Propeller is stopping at the Guthrie for six weeks as part of their international tour
, doing two shows in repertory - the comedies Taming of the Shrew
and Twelfth Night.
I love the idea of a repertory company and rarely get a chance to experience it; it's so fascinating to see the same company of actors in two different plays just days apart. Both plays deal with relationships, and are sort of flip sides of the same coin. Twelfth Night
is a story of sweet and pure love, of both the romantic and familial variety, while Taming of the Shrew
explores a dark and dysfunctional love. Similar yet different, both are thoroughly enjoyable in their own way.
Taming of the Shrew:
|the happy (?) wedding party in Taming of the Shrew|
I won't begin to try to summarize the plot (read Wiki for that
). Suffice it to say there are two daughters of a wealthy man, the elder mean and disagreeable (the titular shrew), the younger sweet and lovely. But the younger cannot marry until the elder marries, a hopeless case by all accounts. Until a man named Petruchio comes to town and vows to tame her and make her his wife, leaving the younger sister's suitors free to scheme for her hand. And did I mention all of this happens in a play-within-a-play? A drunken common man named Christopher Sly is tricked into believing that he's a lord and the play is being put on for his benefit. The players begin tentatively with scripts, and then toss them aside and become immersed in the action of the play. The victim of the prank also takes part and plays the role of Petruchio (in a commanding performance by Vince Leigh). He is so awful to Katherine, emotionally and physically abusing her, that it's difficult to watch at times. Dan Wheeler as Katherine heart-breakingly transforms from a headstrong independent woman into a meek and broken thing, all the life drained out of her. When the play-within-a-play is over, Katherine wearily steps out of character, and all the players back away from Petruchio/Christopher Sly, as if he took their little prank too far. That alone makes the depiction of abuse bearable; this silly little tale is an allegory of power taken too far.

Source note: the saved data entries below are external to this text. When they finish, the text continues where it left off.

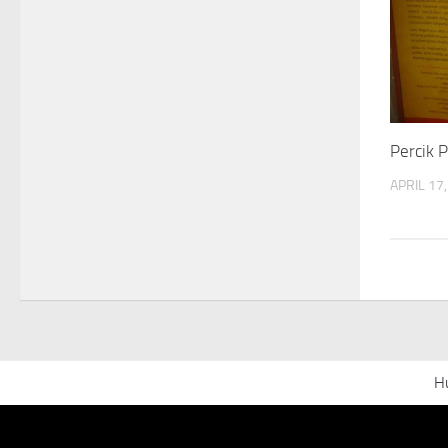
Percik 
APRIL 17
H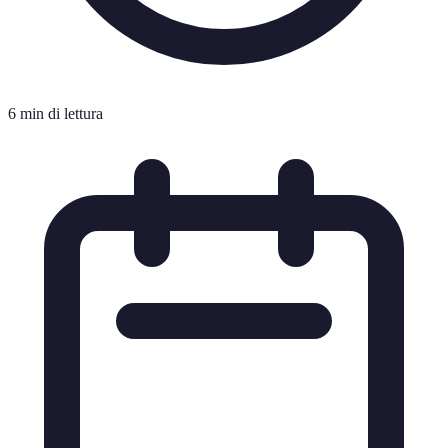
6 min di lettura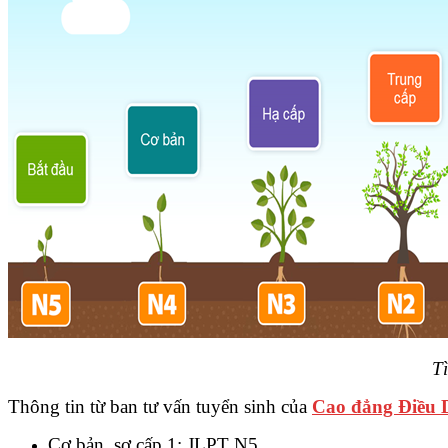
Tì
Thông tin từ ban tư vấn tuyển sinh của
Cao đẳng Điều
Cơ bản, sơ cấp 1: JLPT N5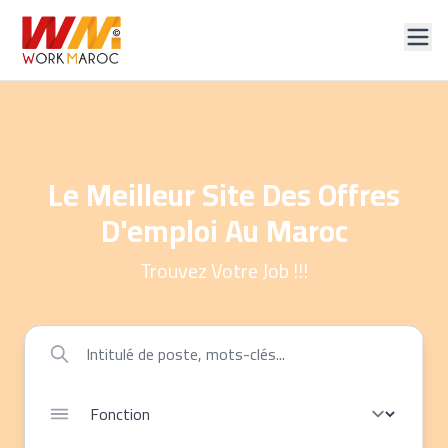
Le Meilleur Site Des Offres
D'emploi Au Maroc
Trouvez Votre Job !!!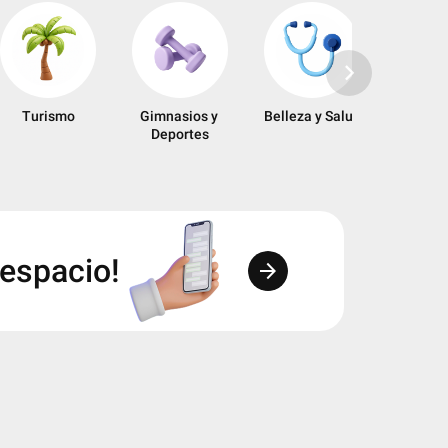
keyboard_arrow_right
Turismo
Gimnasios y 
Belleza y Salud
Entreten
Deportes
 espacio!
arrow_forward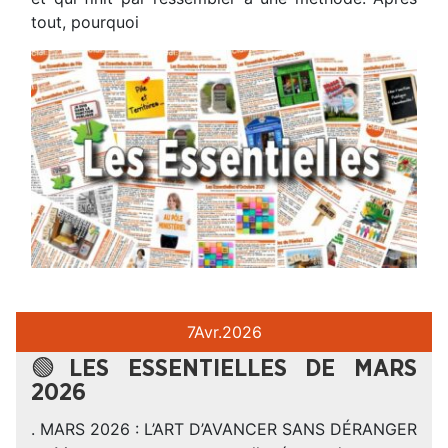
tout, pourquoi
7
Avr.
2026
🟢LES ESSENTIELLES DE MARS
2026
. MARS 2026 : L’ART D’AVANCER SANS DÉRANGER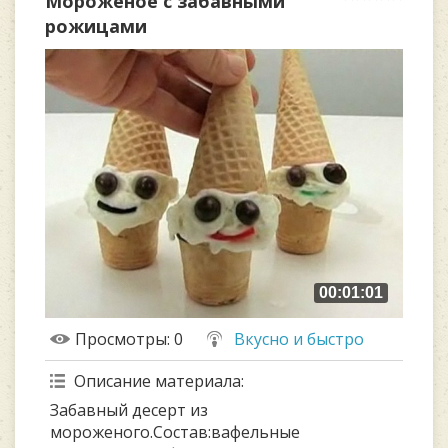
Мороженое с забавными
рожицами
00:01:01
Просмотры
: 0
Вкусно и быстро
Описание материала
:
Забавный десерт из
мороженого.Состав:вафельные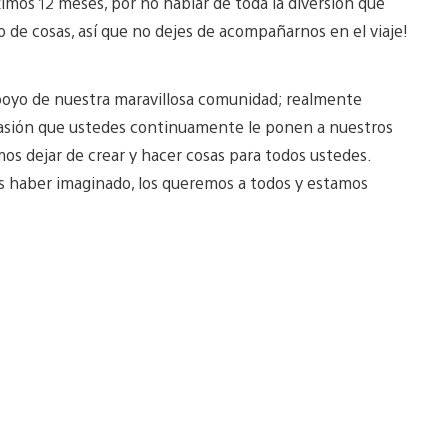
imos 12 meses, por no hablar de toda la diversión que
 de cosas, así que no dejes de acompañarnos en el viaje!
apoyo de nuestra maravillosa comunidad; realmente
pasión que ustedes continuamente le ponen a nuestros
os dejar de crear y hacer cosas para todos ustedes.
s haber imaginado, los queremos a todos y estamos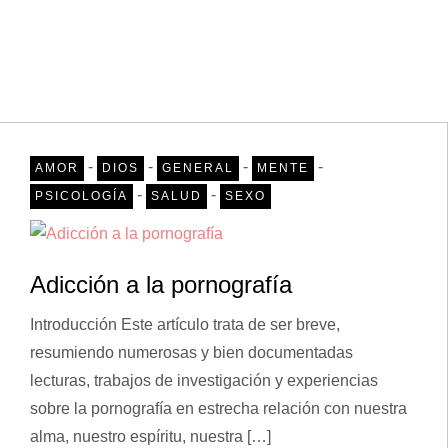
-
-
-
-
AMOR
DIOS
GENERAL
MENTE
-
-
PSICOLOGÍA
SALUD
SEXO
Adicción a la pornografía
Introducción Este artículo trata de ser breve,
resumiendo numerosas y bien documentadas
lecturas, trabajos de investigación y experiencias
sobre la pornografía en estrecha relación con nuestra
alma, nuestro espíritu, nuestra […]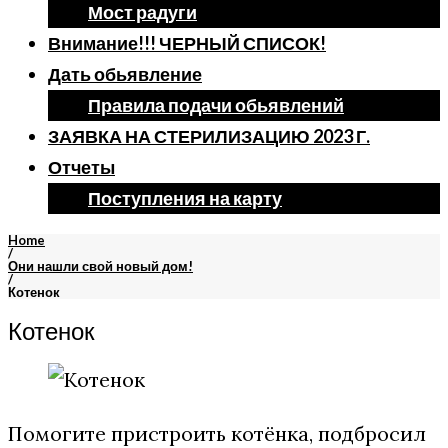
Мост радуги
Внимание!!! ЧЕРНЫЙ СПИСОК!
Дать обьявление
Правила подачи обьявлений
ЗАЯВКА НА СТЕРИЛИЗАЦИЮ 2023 Г.
Отчеты
Поступления на карту
Home
/
Они нашли свой новый дом!
/
Котенок
Котенок
Помогите пристроить котёнка, подбросил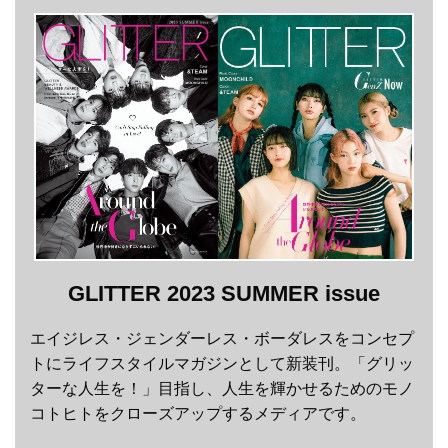
GLITTER 2023 SUMMER issue
エイジレス・ジェンダーレス・ボーダレスをコンセプ
トにライフスタイルマガジンとして新装刊。「グリッ
ターな人生を！」目指し、人生を輝かせるためのモノ
コトヒトをクローズアップするメディアです。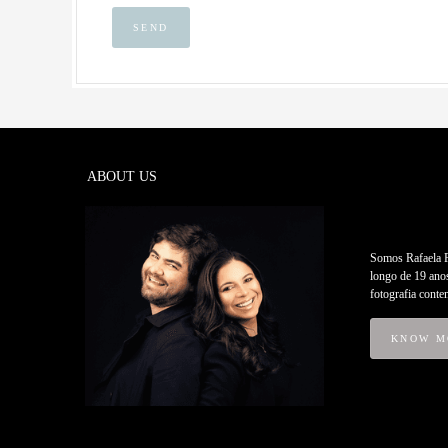
SEND
ABOUT US
Somos Rafaela Pa
longo de 19 anos
fotografia conte
KNOW M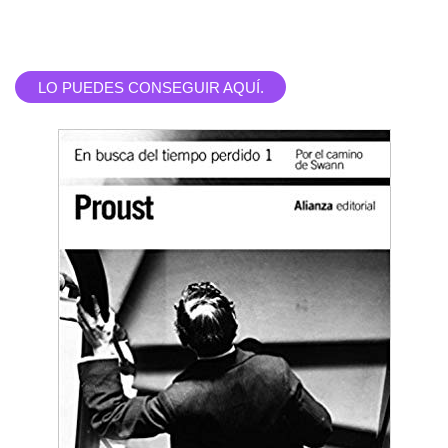
LO PUEDES CONSEGUIR AQUÍ.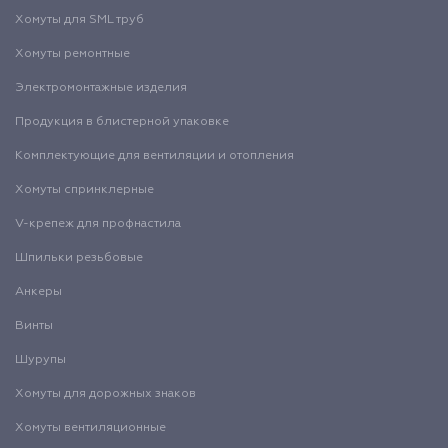
Хомуты для SML труб
Хомуты ремонтные
Электромонтажные изделия
Продукция в блистерной упаковке
Комплектующие для вентиляции и отопления
Хомуты спринклерные
V-крепеж для профнастила
Шпильки резьбовые
Анкеры
Винты
Шурупы
Хомуты для дорожных знаков
Хомуты вентиляционные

|the delightful garden scene in Twelfth Night|
One of those "or" plays
, Twelfth Night; or, What You Will
features the disguises and mistaken identities that Shakespeare loved so well. In this case, twins Viola (Joseph Chance) and Sebastian (Dan Wheeler again) are shipwrecked on the coast of Illyria
, each believing the other has died and grieving for their beloved sibling. Viola disguises herself as a man named Cesario (who looks a lot like Sebastian), and becomes steward to the Duke, who is attempting to woo the fair Olivia (Ben Allen), who is herself grieving the death of her brother. The Duke sends Cesario to woo Olivia for him, and in doing so, Olivia falls in love with Cesario while Cesario/Violet falls in love with the Duke. Then Sebastian reappears, causing much confusion, which is understandable - I had a hard time telling the twins apart with their short blond hair and matching grey suits. As a man playing a woman disguised as a man, Joseph Chance gives us just a hint of Viola's womanly nature underneath her disguise. Ben Allen, who was a comic highlight in Taming of the Shrew
as the crazy-costumed servant Biondello, gives a completely different but equally convincing performance here as the grieving woman who falls victim to love despite her best intentions. Leading us through this story is court jester/musician Feste, played by Irishman Liam O'Brien with his lovely brogue (which can also be heard as the servant Tranio in Taming of the Shrew
, but disappearing when he transforms into his gentlemanly lord). And once again, the fool is actually the wise man.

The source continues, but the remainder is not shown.